Dapson (Diaminodiphenylsulfon) – Umfassende Patienteninformation für Österreich
Basisinformationen zum Produkt
| Wirkstoff (INN) | Dapson (Diaminodiphenylsulfon) |
| Handelsnamen in Österreich | Dapson® (generisch, internationale Anbieter), Avlosulfon® (von externen Herstellern) |
| ATC-Code | J04BA02 |
| Verfügbare Darreichungsformen und Stärken | Tabletten zu 50 mg, 100 mg |
| Hersteller (Österreich & EU) | Accord Healthcare, Meda Pharma, diverse internationale Generika-Anbieter |
| Verschreibungsstatus | Verschreibungspflichtig (ärztliches Rezept erforderlich laut österreichischem Arzneimittelgesetz) |
Wirkmechanismus
Dapson gehört zur Gruppe der Sulfone. Es wirkt, indem es das Wachstum bestimmter Bakterien hemmt, insbesondere von Mycobacterium leprae (Erreger der Lepra) und bestimmten bakteriellen Hauterkrankungen. Im Detail blockiert Dapson die Folatbiosynthese in Bakterien, was zu deren Zellteilungsstörung führt.

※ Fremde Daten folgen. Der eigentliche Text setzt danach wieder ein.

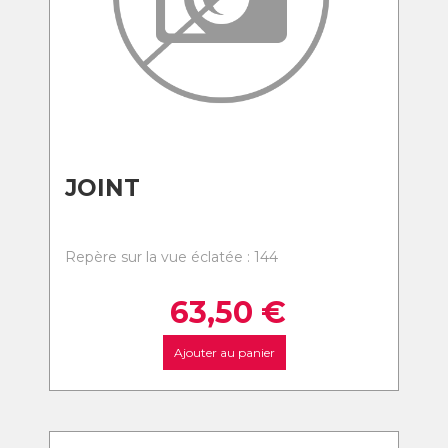
JOINT
Repère sur la vue éclatée : 144
63,50
€
Ajouter au panier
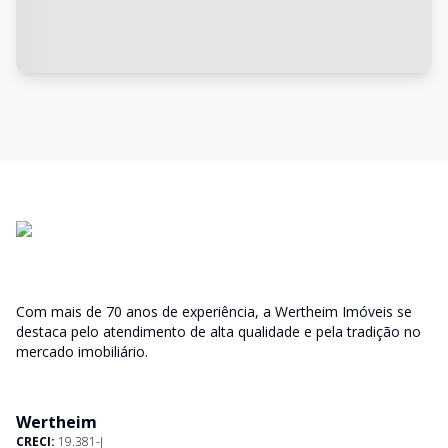
Com mais de 70 anos de experiência, a Wertheim Imóveis se
destaca pelo atendimento de alta qualidade e pela tradição no
mercado imobiliário.
Wertheim
CRECI:
19.381-J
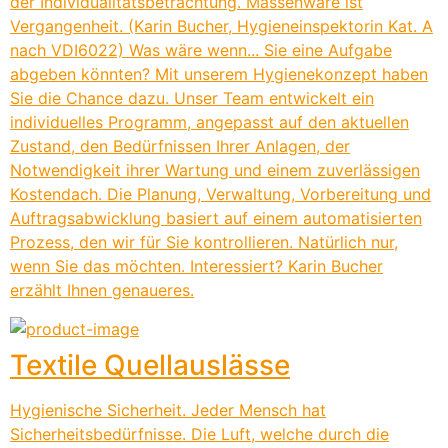
der Individualitätsbetrachtung. Massenware ist
Vergangenheit. (Karin Bucher, Hygieneinspektorin Kat. A
nach VDI6022) Was wäre wenn... Sie eine Aufgabe
abgeben könnten? Mit unserem Hygienekonzept haben
Sie die Chance dazu. Unser Team entwickelt ein
individuelles Programm, angepasst auf den aktuellen
Zustand, den Bedürfnissen Ihrer Anlagen, der
Notwendigkeit ihrer Wartung und einem zuverlässigen
Kostendach. Die Planung, Verwaltung, Vorbereitung und
Auftragsabwicklung basiert auf einem automatisierten
Prozess, den wir für Sie kontrollieren. Natürlich nur,
wenn Sie das möchten. Interessiert? Karin Bucher
erzählt Ihnen genaueres.
Textile Quellauslässe
Hygienische Sicherheit. Jeder Mensch hat
Sicherheitsbedürfnisse. Die Luft, welche durch die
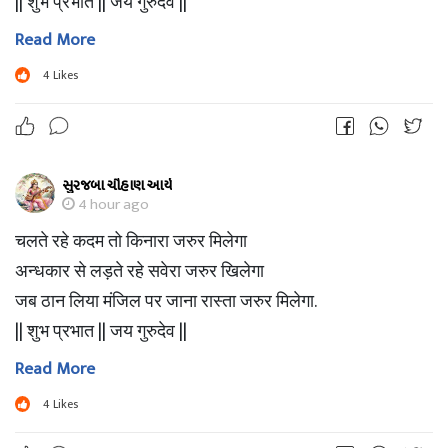
|| शुभ प्रभात || जय गुरुदेव ||
Read More
4
Likes
સુરજબા ચૌહાણ આર્ય
4 hour ago
चलते रहे कदम तो किनारा जरुर मिलेगा
अन्धकार से लड़ते रहे सवेरा जरुर खिलेगा
जब ठान लिया मंजिल पर जाना रास्ता जरुर मिलेगा.
|| शुभ प्रभात || जय गुरुदेव ||
Read More
4
Likes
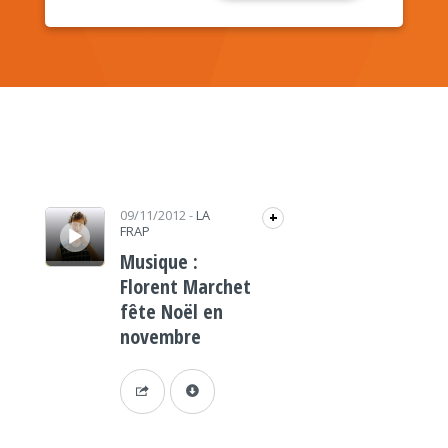
Lecteur audio
09/11/2012
-
LA
+
FRAP
Musique :
Florent Marchet
fête Noël en
novembre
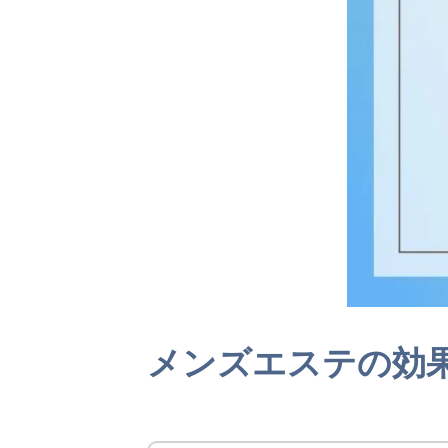
メンズエステの効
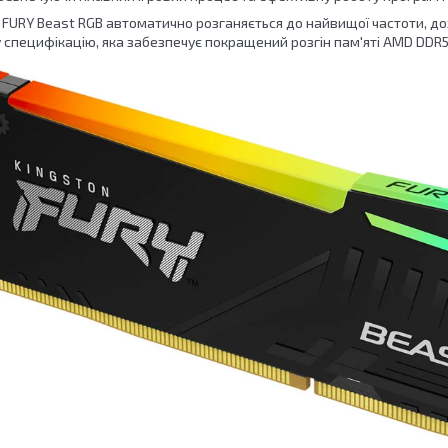
n FURY Beast RGB автоматично розганяється до найвищої частоти, д
 специфікацію, яка забезпечує покращений розгін пам'яті AMD DDR5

Für Fachkreise: Dapson hemmt die Dihydropteroat-Synthetase und unterbindet so die Purinsynthese in Mikroorganismen. Die Wirkung ist bakteriostatisch.
Pharmakokinetik
- Resorption: Nach oraler Einnahme wird Dapson gut (ca. 70-80%) aus dem Magen-Darm-Trakt aufgenommen.
- Verteilung: Gleichmäßige Verteilung im Körper, auch in Haut und Nervengewebe.
- Metabolisierung: Hauptsächlich hepatisch durch Acetylierung und Hydroxylierung, Hauptmetaboliten sind pharmakologisch aktiv.
- Elimination: Über Niere (Urin), teilweise mit Galle; Halbwertszeit 20-30 Stunden, kann je nach Stoffwechseltyp variieren.
- Wirkeintritt/Wirkdauer: Wirkspiegel nach ca. 2-4 Stunden, anhaltende Wirkung durch Depot in Geweben; Wirkdauer 24 Stunden und länger.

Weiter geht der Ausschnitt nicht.